Wednesday, August 13, 2008

Chiu

Não sei há quantos dias vivia como um Samsa sem alma quando a vi deitada na cama desperdiçando o sono com os sonhos de dormir.
Entrei no quarto demasiado silencioso e despertei-a com a minha insolência.
Acordou de sorriso rasgado como os olhos, vestiu-se e veio comigo para onde a levasse: irìamos passear com a chuva numa praia qualquer.
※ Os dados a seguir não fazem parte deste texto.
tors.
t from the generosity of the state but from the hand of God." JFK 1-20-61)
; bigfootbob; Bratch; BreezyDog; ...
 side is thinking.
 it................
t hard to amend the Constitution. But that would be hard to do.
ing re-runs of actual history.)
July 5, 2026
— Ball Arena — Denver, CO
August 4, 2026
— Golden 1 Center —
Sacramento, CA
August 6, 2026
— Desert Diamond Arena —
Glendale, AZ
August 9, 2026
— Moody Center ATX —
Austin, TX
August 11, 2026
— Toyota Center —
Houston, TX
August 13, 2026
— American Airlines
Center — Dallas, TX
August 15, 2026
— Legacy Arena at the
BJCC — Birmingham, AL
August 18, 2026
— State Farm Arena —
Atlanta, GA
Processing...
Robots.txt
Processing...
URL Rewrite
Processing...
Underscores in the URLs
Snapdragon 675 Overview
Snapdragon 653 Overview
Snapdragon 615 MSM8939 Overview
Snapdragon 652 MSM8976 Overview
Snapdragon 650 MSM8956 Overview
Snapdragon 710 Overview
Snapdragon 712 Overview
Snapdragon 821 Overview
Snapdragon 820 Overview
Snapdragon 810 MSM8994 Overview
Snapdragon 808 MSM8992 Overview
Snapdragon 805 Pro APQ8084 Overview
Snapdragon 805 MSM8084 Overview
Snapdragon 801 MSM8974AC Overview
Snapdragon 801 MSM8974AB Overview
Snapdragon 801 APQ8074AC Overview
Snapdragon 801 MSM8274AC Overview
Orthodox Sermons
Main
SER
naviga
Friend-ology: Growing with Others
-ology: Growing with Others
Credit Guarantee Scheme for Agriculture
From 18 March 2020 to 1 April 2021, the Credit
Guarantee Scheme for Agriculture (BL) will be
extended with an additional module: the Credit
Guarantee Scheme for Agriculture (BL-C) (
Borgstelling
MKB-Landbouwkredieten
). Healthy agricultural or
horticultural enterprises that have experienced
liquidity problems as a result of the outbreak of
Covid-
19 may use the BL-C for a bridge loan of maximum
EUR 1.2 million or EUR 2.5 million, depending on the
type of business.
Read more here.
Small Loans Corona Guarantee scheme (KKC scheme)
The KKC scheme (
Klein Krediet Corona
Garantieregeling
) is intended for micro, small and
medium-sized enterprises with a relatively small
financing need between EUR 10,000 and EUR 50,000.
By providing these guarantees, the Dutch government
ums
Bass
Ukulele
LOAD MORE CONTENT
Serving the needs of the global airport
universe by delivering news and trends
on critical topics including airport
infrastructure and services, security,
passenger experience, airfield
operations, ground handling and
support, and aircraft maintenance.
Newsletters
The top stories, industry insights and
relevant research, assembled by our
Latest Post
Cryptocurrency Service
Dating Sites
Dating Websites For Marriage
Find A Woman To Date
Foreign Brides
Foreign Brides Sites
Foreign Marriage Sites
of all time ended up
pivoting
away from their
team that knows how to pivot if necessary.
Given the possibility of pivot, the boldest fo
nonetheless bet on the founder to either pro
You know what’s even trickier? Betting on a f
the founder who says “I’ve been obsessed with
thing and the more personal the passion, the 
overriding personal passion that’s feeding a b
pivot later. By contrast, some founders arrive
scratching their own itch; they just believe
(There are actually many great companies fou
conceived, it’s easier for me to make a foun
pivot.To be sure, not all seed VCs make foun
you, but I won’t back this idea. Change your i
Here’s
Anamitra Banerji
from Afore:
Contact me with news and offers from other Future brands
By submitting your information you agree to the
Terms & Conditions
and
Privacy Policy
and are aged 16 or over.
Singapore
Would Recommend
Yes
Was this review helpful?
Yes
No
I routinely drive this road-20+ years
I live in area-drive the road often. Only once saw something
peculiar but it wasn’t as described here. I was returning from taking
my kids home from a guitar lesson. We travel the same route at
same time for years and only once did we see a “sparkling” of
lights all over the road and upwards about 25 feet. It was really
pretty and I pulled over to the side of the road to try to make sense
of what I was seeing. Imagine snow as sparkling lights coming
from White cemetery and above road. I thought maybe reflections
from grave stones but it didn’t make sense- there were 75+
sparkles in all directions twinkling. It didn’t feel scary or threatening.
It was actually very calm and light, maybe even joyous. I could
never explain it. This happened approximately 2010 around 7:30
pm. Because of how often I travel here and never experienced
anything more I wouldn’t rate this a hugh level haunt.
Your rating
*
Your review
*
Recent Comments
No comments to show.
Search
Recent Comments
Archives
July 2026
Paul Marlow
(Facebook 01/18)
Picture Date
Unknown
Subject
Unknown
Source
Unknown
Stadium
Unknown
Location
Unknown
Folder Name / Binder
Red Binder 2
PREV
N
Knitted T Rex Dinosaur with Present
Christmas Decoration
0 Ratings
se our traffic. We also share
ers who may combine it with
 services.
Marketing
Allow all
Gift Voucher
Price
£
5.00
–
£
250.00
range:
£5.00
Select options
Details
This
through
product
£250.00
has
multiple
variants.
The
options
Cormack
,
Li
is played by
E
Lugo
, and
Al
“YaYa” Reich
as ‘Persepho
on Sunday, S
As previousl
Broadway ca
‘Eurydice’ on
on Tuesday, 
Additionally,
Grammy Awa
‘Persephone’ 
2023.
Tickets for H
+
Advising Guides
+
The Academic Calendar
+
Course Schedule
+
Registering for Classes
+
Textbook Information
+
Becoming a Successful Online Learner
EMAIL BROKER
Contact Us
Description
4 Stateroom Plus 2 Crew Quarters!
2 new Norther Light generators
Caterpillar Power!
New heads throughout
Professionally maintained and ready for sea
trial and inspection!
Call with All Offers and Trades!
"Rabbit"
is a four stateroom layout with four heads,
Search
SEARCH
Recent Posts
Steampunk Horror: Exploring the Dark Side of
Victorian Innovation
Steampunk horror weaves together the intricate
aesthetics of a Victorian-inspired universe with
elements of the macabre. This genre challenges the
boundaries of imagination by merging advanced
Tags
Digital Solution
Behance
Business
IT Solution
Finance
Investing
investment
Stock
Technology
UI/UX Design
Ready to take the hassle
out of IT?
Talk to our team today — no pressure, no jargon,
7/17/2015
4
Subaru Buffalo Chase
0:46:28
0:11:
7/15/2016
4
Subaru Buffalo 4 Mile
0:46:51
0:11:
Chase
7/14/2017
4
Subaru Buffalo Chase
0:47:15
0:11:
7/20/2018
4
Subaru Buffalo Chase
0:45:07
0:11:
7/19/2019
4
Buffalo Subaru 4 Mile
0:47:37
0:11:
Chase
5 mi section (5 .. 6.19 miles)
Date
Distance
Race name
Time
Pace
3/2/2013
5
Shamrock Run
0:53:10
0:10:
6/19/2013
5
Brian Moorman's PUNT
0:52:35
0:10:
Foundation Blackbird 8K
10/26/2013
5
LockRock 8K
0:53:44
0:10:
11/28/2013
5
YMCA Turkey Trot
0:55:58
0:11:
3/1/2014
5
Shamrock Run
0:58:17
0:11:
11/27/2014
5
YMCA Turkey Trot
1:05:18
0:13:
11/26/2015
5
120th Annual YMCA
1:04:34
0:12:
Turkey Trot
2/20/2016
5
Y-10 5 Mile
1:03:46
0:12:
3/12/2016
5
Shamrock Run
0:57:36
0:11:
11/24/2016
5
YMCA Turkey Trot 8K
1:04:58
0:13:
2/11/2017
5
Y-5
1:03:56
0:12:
A Lua estava num quarto crescente que amarelava a noite escura pelo vendaval das praias solteiras: estavam noivadas de mar e de noite. Por entre onde havia nuvens paradas, o cèu negro estava sujo de branco transparente. Via o fumo de enxofre, fruto do batimento cardìaco da terra, que se exibia dançando por entre as clareiras de luz em passadas deliquentes mas sem pinga de fùrıa: bailava ao som da maresia com o cheiro a verde do musgo sentado nas pedras.
Assim que chegàmos, entràmos na fervente àgua impaciente onde agarrei a miuda de olhos rasgados como minha para nos sussurrarmos silêncios recônditos abafados pelo som do vento que não ouvìamos. Tentávamos não peturbar o intímo fundo negro do céu de Este que contornava os relâmpagos mudos.
A minha mão sossegava a sua cabeça encostando-a ao me ombro enquanto ela fechava os olhos condescendentes para eu ficar assim, a percorrer com o olhar o seu brilho, definindo a inspiração que todo aquele mar ondulava, azul pelo céu que não tem.
Nas planícies de nuvens haviam agora rios de céu plantados abrindo-se ao Sol que ressuscitava.
Permiti-lhe abrir os olhos: queria partilhá-lo com ela: só faria sentido assim.
Segurámos as nossas mãos no toque mais especial da noite e olhámo-nos sabendo o que falhámos em acontecer, deixando a noite entregue à sua própria perfeição. Continuámos segurados e a miuda de olhos rasgados e bochechas rosadas de nuvens de nascer do Sol prometeu ficar mais uma noite.
Deitámo-nos, esperei que adormecesse e adormeci também dormindo sonetos de angústia em sonhos de memórias acesas por todo o fogo de gostar sem o fazer.
As palavras debatiam-se em mim pela manhã, mas a culpa foi minha: tenho um coração desmazelado. Queria apenas dizer-lhe os versos que ela seria se eu os escrevesse.
Chiu, não fales – disse-me quando ja estava sentado na cama dela. Não queria significados que fizessem oceanos daquele lago: não me queria fingido.
O silêncio era o pacto que nos reservava cada momento respirado especial mas dificilmente me continha. De vez em quando tenho de sossegar a altura dos meus sonhos em pensamentos solitários pelo que tive que sair dali abrindo a porta pesada rumando á rua descalça onde no dia anterior tinha sido feliz.
Foi a última vez que a vi e é só isso o que a racionalidade me deixa dizer.